Scale and Quality: Backed by high-scale and quality indicators, our data undergoes rigorous verification and validation processes to maintain its integrity and reliability. This ensures that you're working with the most up-to-date and actionable information available.
Sourcing Methodology: Our data is sourced from a multitude of reputable sources, including public records, industry-specific directories, and strategic partnerships with leading data providers. This multi-sourced approach ensures comprehensive coverage and accuracy.
Primary Use-Cases: Whether you're looking to expand your customer base, conduct market research, or enhance your B2B marketing campaigns, our dataset caters to a myriad of use cases. With detailed insights into key decision-makers, you can tailor your strategies for maximum impact.
Verticals and Industries: From startups to enterprise-level organizations, our data serves a wide array of verticals and industries. Some of the sectors covered include finance, healthcare, IT, manufacturing, retail, and more.

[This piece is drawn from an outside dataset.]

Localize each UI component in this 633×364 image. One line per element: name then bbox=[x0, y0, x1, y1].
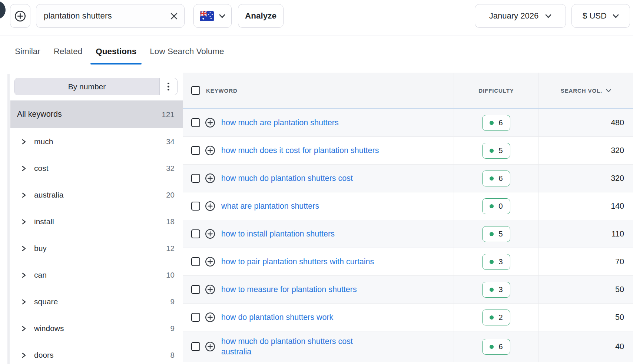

List of Countries in Europe: Our dataset covers the entire European continent, including but not limited to:
In the broader context of our data offering, Europe B2B Data seamlessly integrates with our suite of global B2B data solutions. Whether you're targeting specific regions or expanding your reach globally, our datasets provide the foundation for success in today's competitive business landscape.
Industries We Cover: - Our dataset spans across a wide range of industries, including: - Technology - Finance - Healthcare - Manufacturing - Retail - Hospitality - Education - Real Estate - Transportation - Energy - Media & Entertainment - Agriculture - and many others.
Harness the power of our Europe B2B Data to unlock new opportunities, drive growth, and stay ahead of the curve in your industry. With its unmatched accuracy, extensive coverage, and versatile applications, our data is the key to unlocking your business's full potential.
Data for each local authority is listed by:
These reports summarise epidemiological data at lower-tier local authority (LTLA) level for England as at 26 May 2021.